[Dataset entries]
------------

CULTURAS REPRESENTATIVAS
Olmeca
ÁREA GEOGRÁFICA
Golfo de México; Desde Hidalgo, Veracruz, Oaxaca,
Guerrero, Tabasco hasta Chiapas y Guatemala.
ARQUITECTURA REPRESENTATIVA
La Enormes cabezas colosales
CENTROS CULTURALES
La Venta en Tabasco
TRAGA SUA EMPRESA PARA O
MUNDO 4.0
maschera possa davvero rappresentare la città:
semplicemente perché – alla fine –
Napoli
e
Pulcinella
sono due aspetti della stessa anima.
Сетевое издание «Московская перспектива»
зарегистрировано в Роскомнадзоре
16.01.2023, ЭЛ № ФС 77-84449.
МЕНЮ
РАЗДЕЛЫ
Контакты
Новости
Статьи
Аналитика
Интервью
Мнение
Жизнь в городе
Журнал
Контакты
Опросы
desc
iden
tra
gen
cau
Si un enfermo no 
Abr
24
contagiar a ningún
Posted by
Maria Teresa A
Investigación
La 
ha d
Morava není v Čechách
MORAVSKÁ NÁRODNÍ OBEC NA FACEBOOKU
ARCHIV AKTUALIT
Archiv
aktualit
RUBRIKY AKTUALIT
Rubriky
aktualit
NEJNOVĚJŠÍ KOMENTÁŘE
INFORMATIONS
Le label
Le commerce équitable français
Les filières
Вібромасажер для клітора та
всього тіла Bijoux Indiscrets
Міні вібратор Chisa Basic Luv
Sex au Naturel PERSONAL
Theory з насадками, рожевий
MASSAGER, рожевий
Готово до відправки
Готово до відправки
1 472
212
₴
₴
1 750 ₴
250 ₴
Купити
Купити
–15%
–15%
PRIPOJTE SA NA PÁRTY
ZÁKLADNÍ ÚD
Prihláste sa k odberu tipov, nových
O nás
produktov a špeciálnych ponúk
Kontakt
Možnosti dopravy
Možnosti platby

------------

Count every line of the data above where "Tabasco" appears, and give the total only.

2